### Activity
A single number is required: the count of lines in the following entries that include the word "phone".

--- Records provided ---

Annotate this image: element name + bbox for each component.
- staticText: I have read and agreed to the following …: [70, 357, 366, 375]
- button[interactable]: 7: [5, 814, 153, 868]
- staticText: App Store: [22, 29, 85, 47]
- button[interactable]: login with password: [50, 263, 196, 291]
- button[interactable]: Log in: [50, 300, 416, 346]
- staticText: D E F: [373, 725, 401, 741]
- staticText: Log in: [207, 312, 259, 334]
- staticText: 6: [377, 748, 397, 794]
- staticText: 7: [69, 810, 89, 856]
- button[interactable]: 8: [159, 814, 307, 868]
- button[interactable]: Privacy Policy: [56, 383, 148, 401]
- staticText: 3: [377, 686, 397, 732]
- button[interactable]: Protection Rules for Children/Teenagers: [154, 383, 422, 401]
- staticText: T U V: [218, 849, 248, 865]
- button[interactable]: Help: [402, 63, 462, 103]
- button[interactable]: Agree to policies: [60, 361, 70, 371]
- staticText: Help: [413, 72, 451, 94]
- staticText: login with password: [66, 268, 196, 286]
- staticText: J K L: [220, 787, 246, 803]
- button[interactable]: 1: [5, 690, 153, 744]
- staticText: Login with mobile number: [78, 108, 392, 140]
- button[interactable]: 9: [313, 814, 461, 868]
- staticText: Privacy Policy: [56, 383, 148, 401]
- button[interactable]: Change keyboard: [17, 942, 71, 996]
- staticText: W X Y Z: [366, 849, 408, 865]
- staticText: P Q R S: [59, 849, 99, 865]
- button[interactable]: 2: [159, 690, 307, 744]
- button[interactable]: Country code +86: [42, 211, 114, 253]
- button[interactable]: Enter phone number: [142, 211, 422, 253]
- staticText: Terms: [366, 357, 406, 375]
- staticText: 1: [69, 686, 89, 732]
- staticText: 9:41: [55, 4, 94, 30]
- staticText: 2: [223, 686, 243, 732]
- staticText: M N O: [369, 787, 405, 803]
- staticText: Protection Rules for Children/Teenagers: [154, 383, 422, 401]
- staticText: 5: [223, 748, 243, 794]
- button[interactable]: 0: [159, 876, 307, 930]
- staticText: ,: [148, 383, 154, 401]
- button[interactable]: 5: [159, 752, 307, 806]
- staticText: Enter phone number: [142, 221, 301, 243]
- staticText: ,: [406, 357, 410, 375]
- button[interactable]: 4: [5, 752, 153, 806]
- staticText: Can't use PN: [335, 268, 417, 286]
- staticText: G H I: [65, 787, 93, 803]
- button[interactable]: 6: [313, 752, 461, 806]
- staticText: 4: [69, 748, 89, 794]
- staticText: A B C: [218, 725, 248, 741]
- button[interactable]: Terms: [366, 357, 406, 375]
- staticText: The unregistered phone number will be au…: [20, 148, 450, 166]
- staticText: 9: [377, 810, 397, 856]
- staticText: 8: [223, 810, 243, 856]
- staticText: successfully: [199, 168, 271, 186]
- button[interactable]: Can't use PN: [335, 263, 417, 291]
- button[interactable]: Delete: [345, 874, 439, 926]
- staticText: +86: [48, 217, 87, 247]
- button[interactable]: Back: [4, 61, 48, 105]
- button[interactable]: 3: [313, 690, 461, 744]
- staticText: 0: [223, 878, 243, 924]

---

### Answer box
3